La caccia alle statue sgradite ha fatto una vittima anche in Italia. A Milano è stata vandalizzata la statua di Indro Montanelli, sostenitore e partecipe del colonialismo fascista in Corno d’Africa. La statua era stata già oltraggiata, l’8 marzo 2019, da femministe che l’avevano cosparsa di vernice rosa. Realizzata nel 2005, quattro anni dopo la morte del giornalista, fu collocata non lontano dal luogo in cui, nel 1977, fu ferito dalle Brigate Rosse. Questa volta l’hanno imbrattata di vernice rossa e sulla base hanno scritto “razzista stupratore”. Nel 1936 Montanelli comprò una ragazzina eritrea di 12 anni con la quale ebbe rapporti sessuali. La storia la raccontò lui stesso, nel 1969, all’interno del programma Rai “L’ora della verità” di Gianni Bisiach (di cui esiste un filmato YouTube) e poi anche sul Corriere della Sera, il 12 dicembre 2000, in un articolo dal titolo “Quando andai a nozze con Destà”. La visione del filmato e la lettura dell’articolo consentono di farsi un’idea precisa e senza intermediazioni, cosa che abbiamo fatto anche noi. E abbiamo avuto la chiara impressione che Montanelli, anche dopo decine di anni dai fatti descritti, non abbia avuto alcun senso di colpa o pentimento che gli facesse rinnegare il passato.

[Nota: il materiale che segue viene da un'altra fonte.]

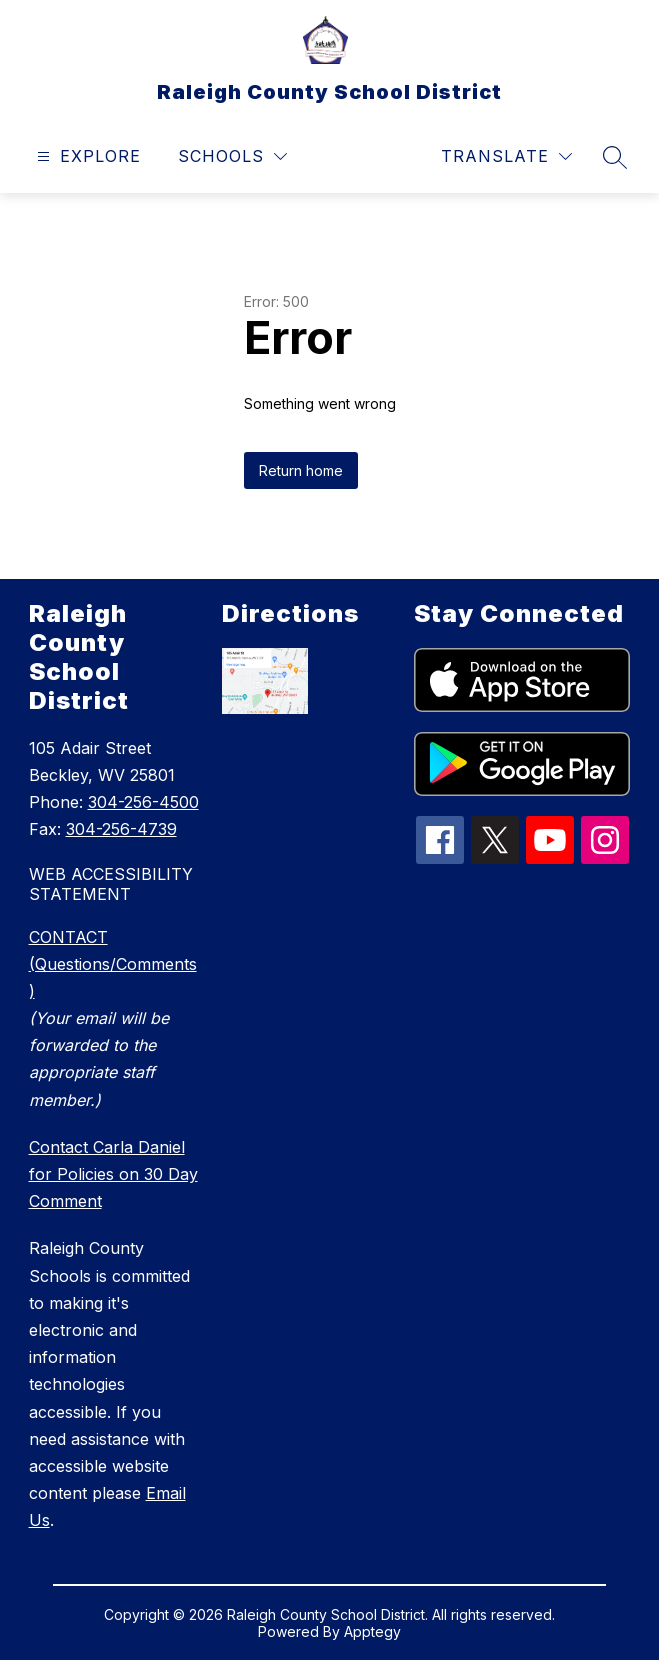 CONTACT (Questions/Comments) (113, 964)
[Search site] (615, 157)
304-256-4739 (121, 829)
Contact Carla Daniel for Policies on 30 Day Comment (113, 1174)
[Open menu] (86, 156)
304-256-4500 (143, 802)
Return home (301, 470)
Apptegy (372, 1631)
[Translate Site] (506, 156)
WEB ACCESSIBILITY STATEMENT (111, 884)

Il gesto di vandalismo, deprecabile in sé, di cui è stata oggetto la sua statua ha suscitato un dibattito che ha visto gran parte del mondo politico e della cultura schierarsi in difesa della memoria del giornalista. Pochissime le voci controcorrente. Ad esse uniamo la nostra. Perché crediamo che assolvere Montanelli, offenda, oggi ancor più di allora, le vittime di sessismo e razzismo di allora e di oggi. E che neghi alla storia il ruolo che essa deve avere, quello di far luce sulla verità e di apprenderne la lezione ad uso futuro.